### 👋 **SalesNexus: Business Understanding**

![SalesNexus Banner](bg.jpg)

---

## 🎯 Goal

To **predict daily sales** for each item across stores, enabling:

✅ **Dynamic Pricing** — Adjust pricing based on demand and promotions
✅ **Inventory Optimization** — Reduce waste, prevent stockouts
✅ **Better Profitability** — Minimize surplus, maximize sales efficiency

---

## 🧐 Why This Matters

Modern retailers operate in highly competitive environments. Manual forecasting often fails to:

* Anticipate **seasonal fluctuations** (holidays, promotions)
* Respond to **regional differences** across stores
* Adjust to **external influences** (economic changes, events)

**Resulting Problems:**

* Overstocking ➔ Increased waste and holding costs
* Understocking ➔ Missed sales and dissatisfied customers
* Suboptimal pricing ➔ Reduced margins and competitive disadvantage

---

## 💡 Objective

Develop a robust sales forecasting system that predicts future sales per item, per store, and allows:

* Automated, data-driven pricing adjustments
* Smarter inventory planning
* Insights into sales drivers (trend, seasonality, promotions)

---

## 🎯 Stakeholders

* **Retail Chains**: Streamline supply chain and pricing strategies.
* **Pricing Teams**: Identify revenue optimization opportunities.
* **Store Operations**: Maintain optimal inventory levels.
* **Customers**: Enjoy better availability and pricing.

---

## 📊 Evaluation Metrics

* **RMSLE** (Root Mean Squared Logarithmic Error): Main metric for this Kaggle-style prediction.
* **Additional metrics**: MAE (Mean Absolute Error), RMSE (Root Mean Squared Error) for deeper error analysis.

---

## 🚀 Impact

* **Increase Profitability**: Minimize waste and surplus inventory.
* **Optimize Operations**: Reduce storage and logistics costs.
* **Better Experience**: Improve product availability and pricing precision for customers.

---



In [1]:
import os

In [2]:
%pwd

'c:\\Arjun_Works\\SalesNexus\\research'

In [3]:
os.chdir('../')

In [4]:
%pwd

'c:\\Arjun_Works\\SalesNexus'

In [5]:
from dataclasses import dataclass
from pathlib import Path
from typing import Dict

@dataclass(frozen=True)
class DataAcquisitionConfig:
    """Config for downloading and accessing raw data files."""
    root_dir: Path
    source: str          
    dataset_name: str    
    local_dir: Path       
    data_files: Dict[str, str]  


In [6]:
from ml_service.constants import *
from ml_service.utils.main_utils import read_yaml, create_directories

In [7]:
class ConfigurationManager:
    def __init__(self, config_filepath: str):
        """Initialize the configuration manager.

        Args:
            config_filepath (str): Path to the main configuration file (YAML).
        """
        self.config = read_yaml(config_filepath)
        create_directories([self.config.artifacts_root])

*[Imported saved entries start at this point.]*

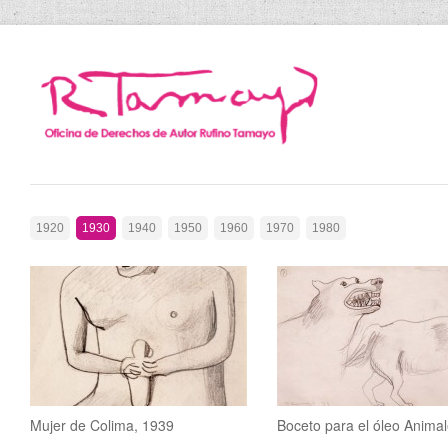
1920
1930
1940
1950
1960
1970
1980
Mujer de Colima, 1939
Boceto para el óleo Anima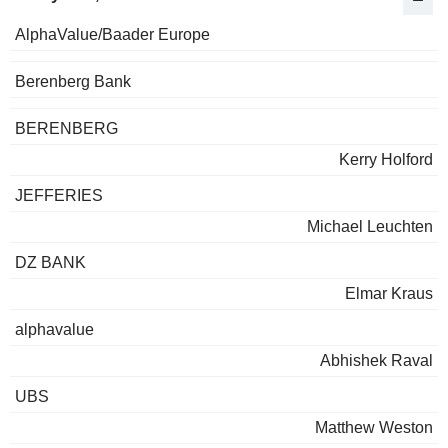
AlphaValue/Baader Europe
Berenberg Bank
BERENBERG
Kerry Holford
JEFFERIES
Michael Leuchten
DZ BANK
Elmar Kraus
alphavalue
Abhishek Raval
UBS
Matthew Weston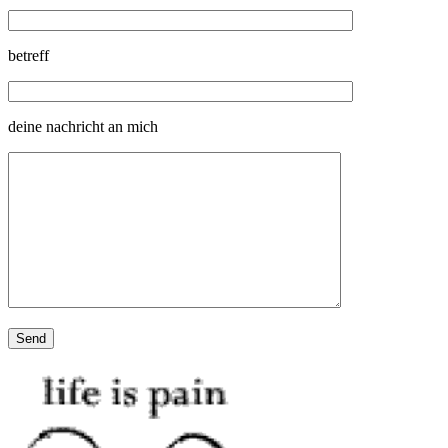
betreff
deine nachricht an mich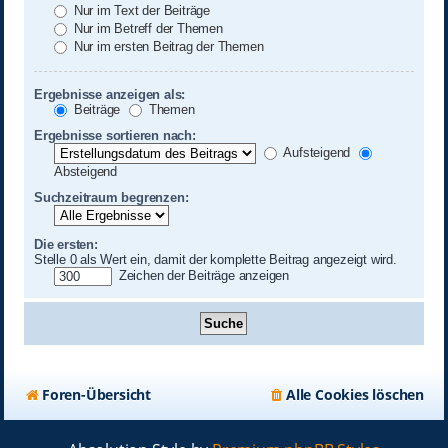
Nur im Text der Beiträge
Nur im Betreff der Themen
Nur im ersten Beitrag der Themen
Ergebnisse anzeigen als:
Beiträge
Themen
Ergebnisse sortieren nach:
Aufsteigend
Absteigend
Suchzeitraum begrenzen:
Die ersten:
Stelle 0 als Wert ein, damit der komplette Beitrag angezeigt wird.
Zeichen der Beiträge anzeigen
Foren-Übersicht
Alle Cookies löschen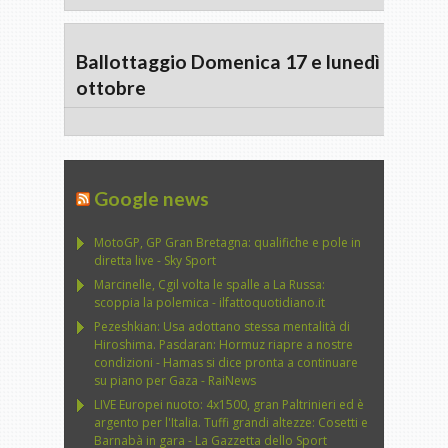
Ballottaggio Domenica 17 e lunedì 18
ottobre
Google news
MotoGP, GP Gran Bretagna: qualifiche e pole in
diretta live - Sky Sport
Marcinelle, Cgil volta le spalle a La Russa:
scoppia la polemica - ilfattoquotidiano.it
Pezeshkian: Usa adottano stessa mentalità di
Hiroshima. Pasdaran: Hormuz riapre a nostre
condizioni - Hamas si dice pronta a continuare
su piano per Gaza - RaiNews
LIVE Europei nuoto: 4x1500, gran Paltrinieri ed è
argento per l'Italia. Tuffi grandi altezze: Cosetti e
Barnabà in gara - La Gazzetta dello Sport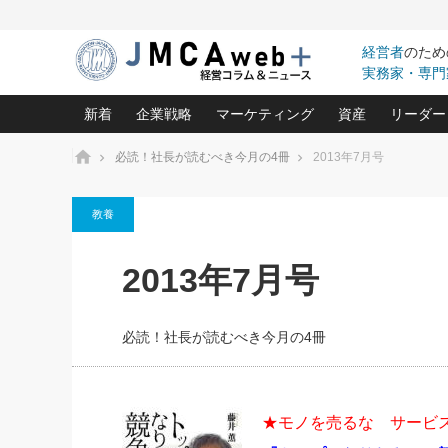
経営者
のため
実務家・専門
新着
企業戦略
マーケティング
資産
リーダー
ホーム
必読！社長が読むべき今月の4冊
2013年7月号
中小企業の「１位づくり」戦略(96)
ネット戦略成功の秘訣 圧倒的に儲か
あなたの会社と資
オンリ
教養
利益を最大化する「業務改善」横田尚哉氏(5)
ビジネスを一瞬で制する！一流グロ
どうなる金融業界
ビジネ
る“社長の戦略印象リスクマネジメント
(446)
強い会社を築く ビジネス・クリニック(240)
中国経済の最新動
2013年7月号
ロングセラーの玉手箱(9)
ピョー
2026.08.7
日本レーザー「人を大切にしながら利益を上げ
事業承継の前に
第153回「内需企業があっとい
(3)
大復活＆快進撃！ユニバーサルスタ
きたいコト(12)
指導者た
う間にグローバル成長企業に」
は(5)
FOOD & LIFE COMPANIES
必読！社長が読むべき今月の4冊
武器としてのM&A入門(3)
会社と社長のため
朝礼・
2026.08.5
最高の自分を表現する 成功イメージ戦
社長のための“儲かる通販”戦略視点(151)
深読み企業分析(1
楠木建の
朝礼・会議での「社長の３分
スピーチ」ネタ帳（2026年8
酒井光雄 成功事例に学ぶ繁栄企業の
日号）
継続経営 百話百行(85)
次もあ
★モノを売るな サービ
野田久美子 香港ビジネス成功法(10)
社長の口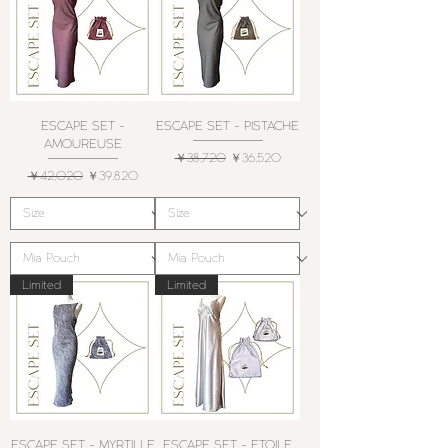
ESCAPE SET -
ESCAPE SET - PISTACHE
AMOUREUSE
通常価格
セール価格
￥38,720
￥36,520
通常価格
セール価格
￥42,020
￥39,820
Limited
Limited
ESCAPE SET - MYRTILLE
ESCAPE SET - ETOILE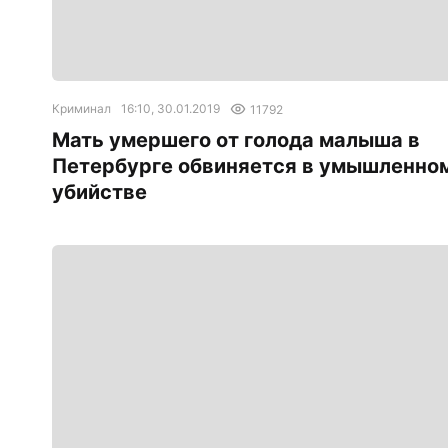
Криминал
16:10, 30.01.2019
11792
Мать умершего от голода малыша в
Петербурге обвиняется в умышленно
убийстве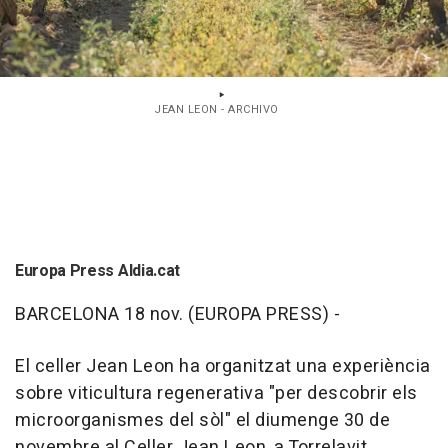
JEAN LEON - ARCHIVO
Europa Press Aldia.cat
BARCELONA 18 nov. (EUROPA PRESS) -
El celler Jean Leon ha organitzat una experiència
sobre viticultura regenerativa "per descobrir els
microorganismes del sòl" el diumenge 30 de
novembre al Celler Jean Leon, a Torrelavit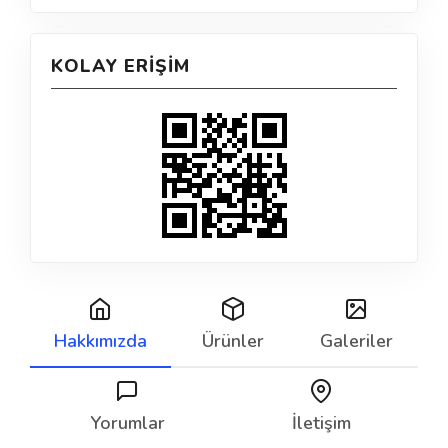
KOLAY ERIŞIM
Hakkımızda
Ürünler
Galeriler
Yorumlar
İletişim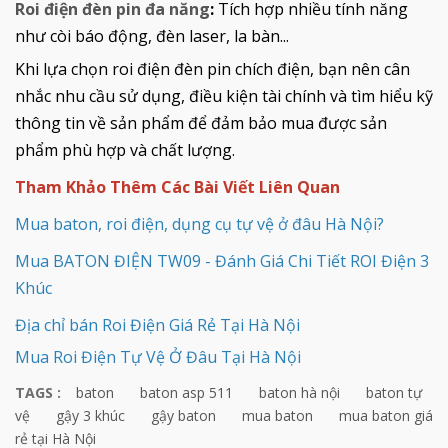
Roi điện đèn pin đa năng
:
Tích hợp nhiều tính năng
như còi báo động, đèn laser, la bàn...
Khi lựa chọn roi điện đèn pin chích điện, bạn nên cân
nhắc nhu cầu sử dụng, điều kiện tài chính và tìm hiểu kỹ
thông tin về sản phẩm để đảm bảo mua được sản
phẩm phù hợp và chất lượng.
Tham Khảo Thêm Các Bài Viết Liên Quan
Mua baton, roi điện, dụng cụ tự vệ ở đâu Hà Nội?
Mua BATON ĐIỆN TW09 - Đánh Giá Chi Tiết ROI Điện 3
Khúc
Địa chỉ bán Roi Điện Giá Rẻ Tại Hà Nội
Mua Roi Điện Tự Vệ Ở Đâu Tại Hà Nội
TAGS :
baton
baton asp 511
baton hà nội
baton tự
vệ
gậy 3 khúc
gậy baton
mua baton
mua baton giá
rẻ tại Hà Nội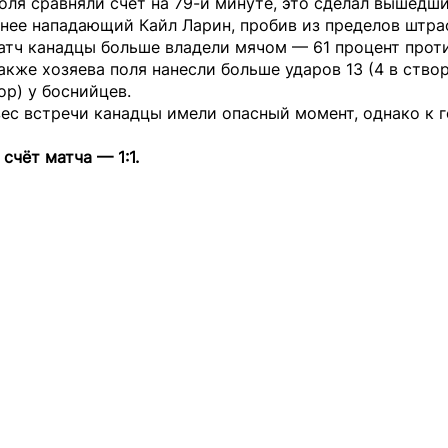
оля сравняли счёт на 79-й минуте, это сделал вышедш
анее нападающий Кайл Ларин, пробив из пределов штра
атч канадцы больше владели мячом — 61 процент проти
акже хозяева поля нанесли больше ударов 13 (4 в ство
вор) у боснийцев.
ес встречи канадцы имели опасный момент, однако к г
счёт матча — 1:1.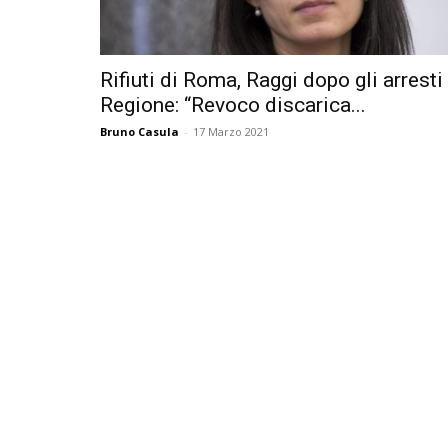
Rifiuti di Roma, Raggi dopo gli arresti 
Regione: “Revoco discarica...
Bruno Casula
-
17 Marzo 2021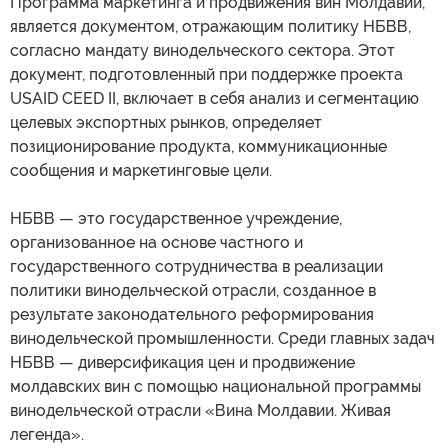
Программа маркетинга и продвижения вин Молдавии,
является документом, отражающим политику НБВВ,
согласно мандату винодельческого сектора. Этот
документ, подготовленный при поддержке проекта
USAID CEED II, включает в себя анализ и сегментацию
целевых экспортных рынков, определяет
позиционирование продукта, коммуникационные
сообщения и маркетинговые цели.
НБВВ — это государственное учреждение,
организованное на основе частного и
государственного сотрудничества в реализации
политики винодельческой отрасли, созданное в
результате законодательного реформирования
винодельческой промышленности. Среди главных задач
НБВВ — диверсификация цен и продвижение
молдавских вин с помощью национальной программы
винодельческой отрасли «Вина Молдавии. Живая
легенда».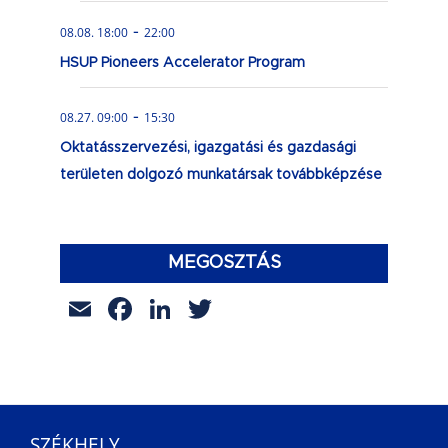
-
08.08. 18:00
22:00
HSUP Pioneers Accelerator Program
-
08.27. 09:00
15:30
Oktatásszervezési, igazgatási és gazdasági
területen dolgozó munkatársak továbbképzése
MEGOSZTÁS
Email
Facebook
LinkedIn
Twitter
SZÉKHELY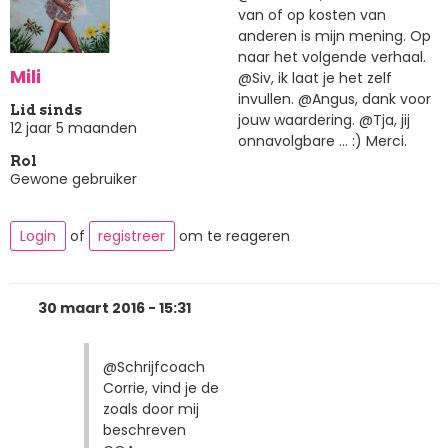
van of op kosten van
anderen is mijn mening. Op
naar het volgende verhaal.
Mili
@Siv, ik laat je het zelf
invullen. @Angus, dank voor
Lid sinds
jouw waardering. @Tja, jij
12 jaar 5 maanden
onnavolgbare ... :) Merci.
Rol
Gewone gebruiker
Login
of
registreer
om te reageren
30 maart 2016 - 15:31
@Schrijfcoach
Corrie, vind je de
zoals door mij
beschreven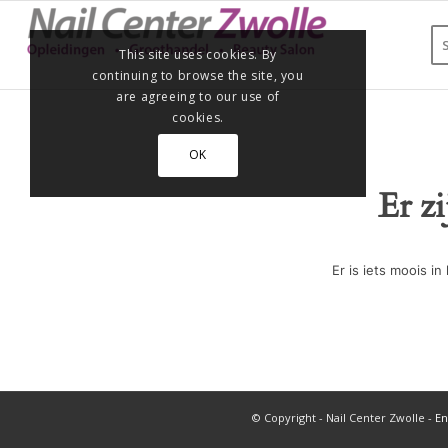
This site uses cookies. By
continuing to browse the site, you
are agreeing to our use of
cookies.
OK
Er z
Er is iets moois 
© Copyright - Nail Center Zwolle -
En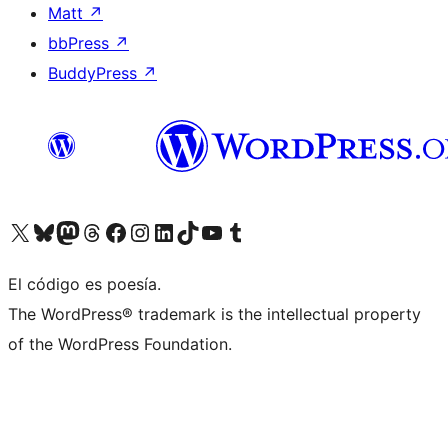
Matt
↗
bbPress
↗
BuddyPress
↗
Visita nuestra cuenta de X (anteriormente Twitter)
Visita nuestra cuenta de Bluesky
Visita nuestra cuenta de Mastodon
Visita nuestra cuenta de Threads
Visita nuestra página de Facebook
Visita nuestra cuenta de Instagram
Visita nuestra cuenta de LinkedIn
Visita nuestra cuenta de TikTok
Visita nuestro canal de YouTube
Visita nuestra cuenta de Tumblr
El código es poesía.
The WordPress® trademark is the intellectual property
of the WordPress Foundation.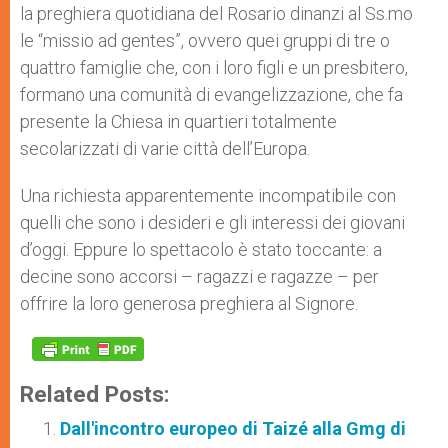
la preghiera quotidiana del Rosario dinanzi al Ss.mo
le “missio ad gentes”, ovvero quei gruppi di tre o
quattro famiglie che, con i loro figli e un presbitero,
formano una comunità di evangelizzazione, che fa
presente la Chiesa in quartieri totalmente
secolarizzati di varie città dell’Europa.
Una richiesta apparentemente incompatibile con
quelli che sono i desideri e gli interessi dei giovani
d’oggi. Eppure lo spettacolo è stato toccante: a
decine sono accorsi – ragazzi e ragazze – per
offrire la loro generosa preghiera al Signore.
Related Posts:
Dall'incontro europeo di Taizé alla Gmg di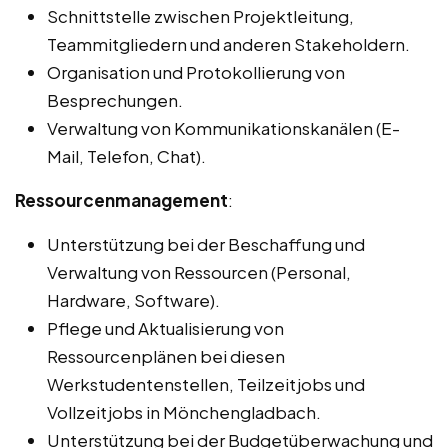
Schnittstelle zwischen Projektleitung,
Teammitgliedern und anderen Stakeholdern.
Organisation und Protokollierung von
Besprechungen.
Verwaltung von Kommunikationskanälen (E-
Mail, Telefon, Chat).
Ressourcenmanagement
:
Unterstützung bei der Beschaffung und
Verwaltung von Ressourcen (Personal,
Hardware, Software).
Pflege und Aktualisierung von
Ressourcenplänen bei diesen
Werkstudentenstellen, Teilzeitjobs und
Vollzeitjobs in Mönchengladbach.
Unterstützung bei der Budgetüberwachung und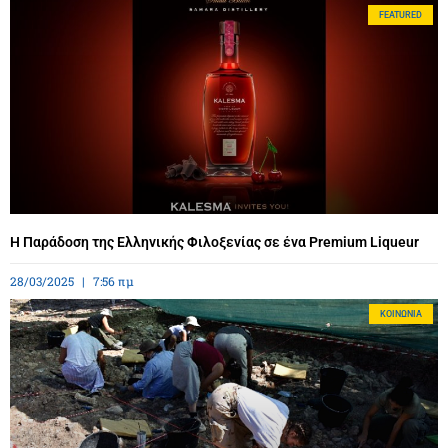
FEATURED
Η Παράδοση της Ελληνικής Φιλοξενίας σε ένα Premium Liqueur
28/03/2025
7:56 πμ
ΚΟΙΝΩΝΊΑ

    def get_data_acquisition_config(self) -> DataAcquisitionConfig:
        """Get the configuration for data acquisition.

        Returns:
            DataAcquisitionConfig: Paths and source details for data acquisition.
        """
        config = self.config.data_acquisition
        create_directories([config.root_dir])

        return DataAcquisitionConfig(
            root_dir=Path(config.root_dir),
            source=config.source,
            dataset_name=config.dataset_name,
            local_dir=Path(config.local_dir),
            data_files=dict(config.data_files)  
        )


### Data Acquisition 

In [8]:
from ml_service.logging import logger

logger.info(f"Current working directory: {Path.cwd()}")

[2025-06-23 21:52:05,767: INFO: 306878826: Current working directory: c:\Arjun_Works\SalesNexus]


In [None]:
import opendatasets as od


# Load configuration
config_manager = ConfigurationManager(CONFIG_FILE_PATH)
data_acquisition_config = config_manager.get_data_acquisition_config()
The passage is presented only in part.